A Republican lawmaker from Ohio is preparing legislation that would reportedly be aimed at preventing U.S. citizens from evading taxes on their crypto earnings.
In an interview with CNBC’s Squawk Box today, Senator Rob Portman said he hoped to introduce a bill with bipartisan support after the next congressional recess which would address the problem of many crypto users in the U.S. not paying taxes. The senator said lawmakers “don’t have the final bill yet” and were “still pulling in information” on the subject. However, he claimed both Republicans and Democrats were interested in pursuing closing the tax gap with respect to crypto.

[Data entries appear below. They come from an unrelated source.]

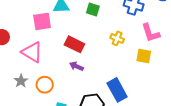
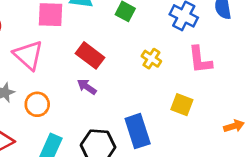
yellow square: (144, 56) -> (182, 105), moved

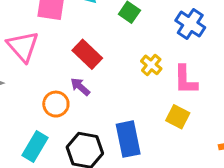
pink L-shape: (200, 60) -> (185, 80), moved
orange circle: (37, 104) -> (56, 104), moved

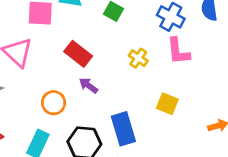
pink L-shape: (185, 80) -> (178, 51), moved
purple arrow: (80, 87) -> (88, 86), moved

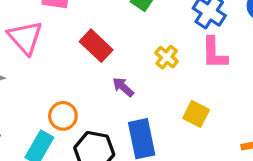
purple arrow: (88, 86) -> (123, 87), moved
orange circle: (54, 103) -> (63, 116), moved

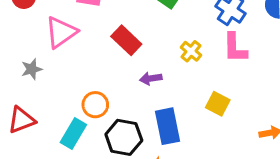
pink triangle: (25, 38) -> (61, 32), turned 36
purple arrow: (123, 87) -> (151, 78), turned -50

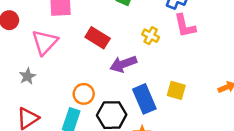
purple arrow: (151, 78) -> (123, 64), size x1.5
yellow square: (218, 104) -> (176, 90), moved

"The idea is to have better information reporting on cryptocurrency, and to define it better for tax purposes," said Portmand. “There is [...] a trillion-dollar tax gap right now. Some of that tax gap is attributable to the cryptocurrency issue.”

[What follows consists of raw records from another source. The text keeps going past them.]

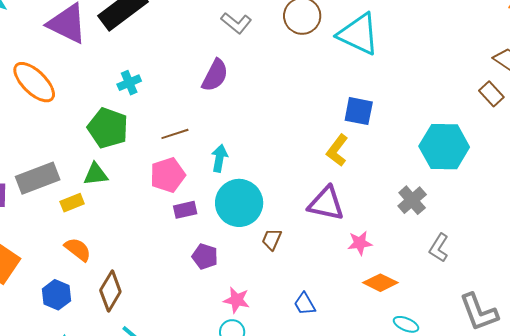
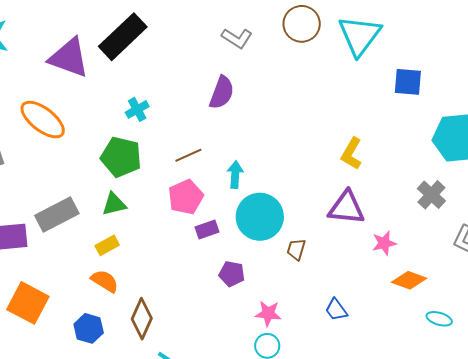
cyan triangle: (358, 34) -> (360, 36), turned 48
blue square: (359, 111) -> (408, 82), moved
yellow rectangle: (72, 203) -> (107, 245), moved

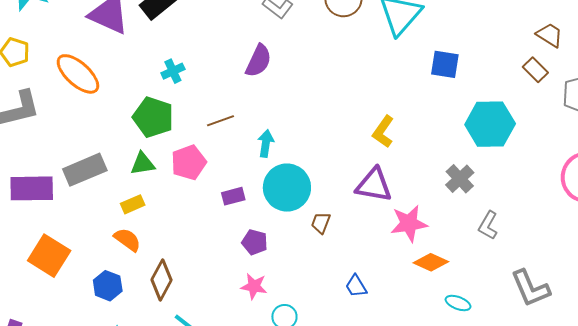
pink pentagon: (186, 197) -> (189, 162), moved
pink star: (384, 243) -> (409, 223), size x1.5
pink star: (268, 313) -> (254, 286), moved

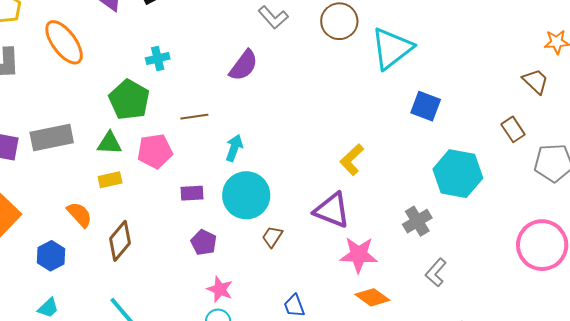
brown trapezoid: (550, 35) -> (536, 81), moved
yellow rectangle: (133, 204) -> (110, 180), moved
brown diamond: (161, 280) -> (120, 241), moved
pink star: (254, 286) -> (220, 289), moved

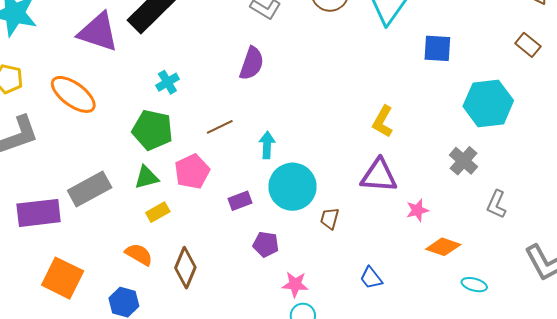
pink star: (359, 255) -> (417, 210), size x0.6

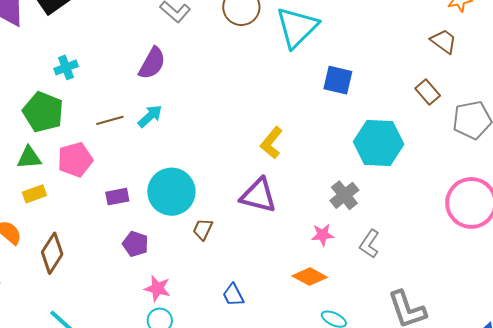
cyan arrow: (267, 145) -> (150, 116), moved, turned 36
pink star: (417, 210) -> (323, 235), moved

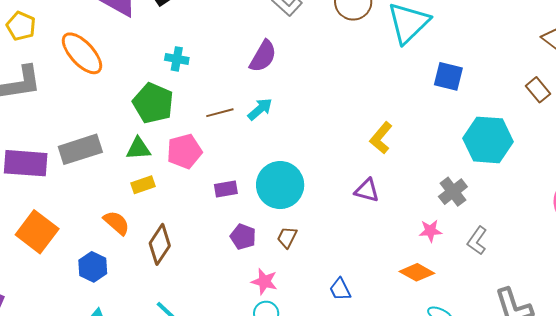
cyan cross: (66, 67) -> (177, 59), turned 30
purple triangle: (258, 195) -> (367, 190), size x0.7
brown trapezoid: (203, 229) -> (287, 237), moved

According to data from the Internal Revenue Service, or IRS, in October, 83.6% of taxes were paid "voluntarily and on time" from 2011 to 2013. During this period, the U.S. government lost an average of roughly $400 billion a year.
Portman mentioned the proposed bill in a hearing with the Senate Finance Committee hearing last Tuesday, in which he addressed IRS Commissioner Charles Rettig. The commissioner said providing appropriate reporting rules for crypto would "absolutely" help in closing the tax gap.
At the time, Rettig cited his role in adding a question to the 2019 tax return forms in which filers were asked whether they received, sold, sent or exchanged any financial interest in cryptocurrencies. He added that certain aspects of the crypto world were “not visible by design,” including nonfungible tokens.
Other U.S. lawmakers have attempted to set standards for reporting crypto on taxes since the technology became a more prominent part of portfolios. Last year, two House members introduced the Virtual Currency Tax Fairness Act of 2020, a bill aimed at establishing an exemption for crypto expenditures that qualify as personal transactions.